My friend used this formula a long time ago:

For the time at which I want to calculate the longitude,

time_hrs = hours + minutes / 60  

then using right ascension of Sun,

delta_x = time_hrs * 15 + right_ascension_sun - 180;

The coordinates of the Moon's ground track at this time are then:

longitude = Right_ascension_moon - delta_x;
latitude  = Declination_of_moon

but i don't know if is correct, or how precise it will be.

Answer 1

Given a date and time, the position of the Moon can be calculated to provide the declination and right ascension. The sub-point of the Moon (the point on the Earth at which the Moon is at the zenith) is as follows:

• latitude = declination of the Moon
• longitude can be found by calculating the local mean sidereal time (LMST) that equals the Moon's right ascension. (LMST dependents on the date, time, and longitude.) Everything is known except for the longitude.

Accurate Method (using GMST)

Calculate the Local Mean Sidereal Time (LMST) from $LMST=GMST+long_{east}$, where GMST is the Greenwich Mean Sidereal Time and $long_{east}$ is the longitude with positive values in the eastern hemisphere. From the post Local Sidereal Time, $\mathit{GMST}_{\text{deg}} = 100.4606184 + 0.9856473662862 D + 15 H $ where D is the number of days (including the fraction of days) from J2000 (Jan 1, 2000 at 12 h UT = Julian Day 2,451,545.0) and H is the Universal Time (UT) in hours.

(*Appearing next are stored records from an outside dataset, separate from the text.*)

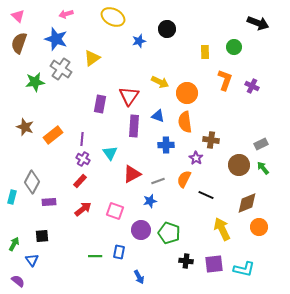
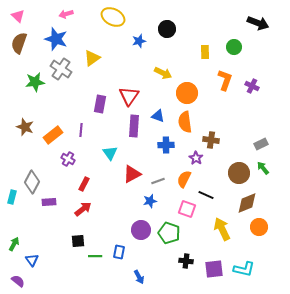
yellow arrow at (160, 82): moved 3 px right, 9 px up
purple line at (82, 139): moved 1 px left, 9 px up
purple cross at (83, 159): moved 15 px left
brown circle at (239, 165): moved 8 px down
red rectangle at (80, 181): moved 4 px right, 3 px down; rotated 16 degrees counterclockwise
pink square at (115, 211): moved 72 px right, 2 px up
black square at (42, 236): moved 36 px right, 5 px down
purple square at (214, 264): moved 5 px down
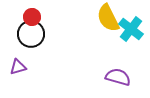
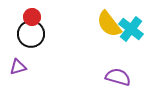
yellow semicircle: moved 1 px right, 6 px down; rotated 12 degrees counterclockwise
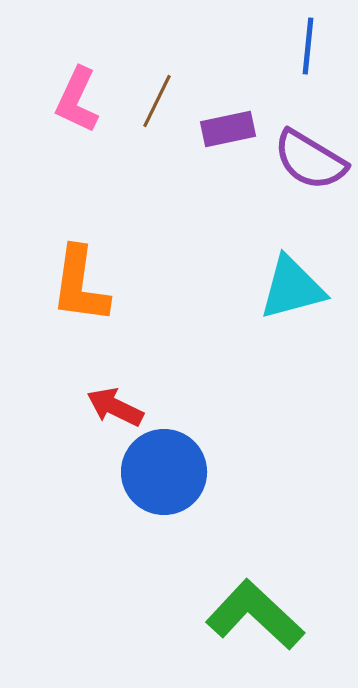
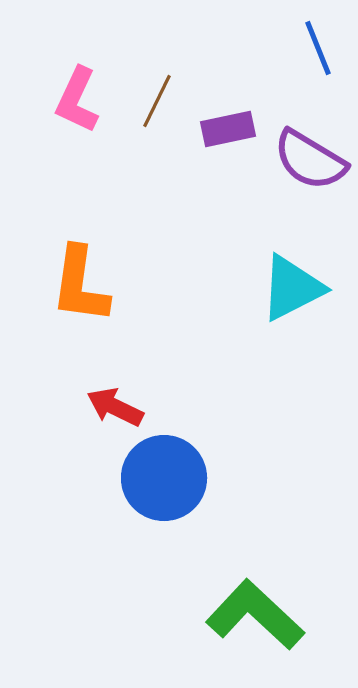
blue line: moved 10 px right, 2 px down; rotated 28 degrees counterclockwise
cyan triangle: rotated 12 degrees counterclockwise
blue circle: moved 6 px down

For example, at H=17 hour UT on Nov 1, 2000, I calculate the following values: $$ RA_{Moon}=18h\;49m\;35s = 282.400° \\ Julian Day = 2,451,850.208 \\ \therefore D=2,451,850.208 - 2,451,545=305.209 \\ \therefore GMST = 296.288° \\ $$ Then $$ RA_{Moon}=LMST=GMST+long_{East} \\ 282.400=296.288+long_{East} \\ \therefore long_{East}=-13.888° $$

Approximate Method (using Sun's position)

Your method of using the Sun's right ascension assumes that the Sun is over 0° longitude at 12 h UT. Written as a formula and allowing for different times and longitudes, it would be $LMST=RA_{sun}+15(Time \;in \;UT - 12h)+long_{east}$. Setting this LMST to the right ascension of the Moon gives the following:

$$ RA_{Moon}=LMST=RA_{sun}+15(Time \;in \;UT - 12h)+long_{east} \\ \therefore long_{East}=RA_{moon}-RA_{sun}-15(Time \;in \;UT - 12h) $$

The reason this is an approximation is because of the following:

1. The Sun is not at 0° longitude at 12:00:00 UT everyday because of the Equation of Time. The Sun can be off by up to 16 minutes of time (which is equivalent to 4° of longitude).
2. The term 15(Time in UT - 12h) should be 15*1.002738*(Time in UT - 12 h), but this difference is small compared to the first approximation.

Continuing the example of Nov 1, 2000, I calculate the following: $$ RA_{sun}=14h\;28m\;46s = 217.19° \\ long_{East}=RA_{moon}-RA_{sun}-15(Time \;in \;UT - 12h) \\ long_{East}=282.400-217.19-15(17-12) \\ \therefore long_{East}=-9.79° $$

This is different by 4° because I chose Nov 1 since it is close to the date of the largest Equation of Time.

Likewise, if you wanted to calculate the sub-point of the Sun, it would be better to use the GMST and the Sun's right ascension by solving for the longitude from $RA_{sun}=LMST=GMST+long_{East}$.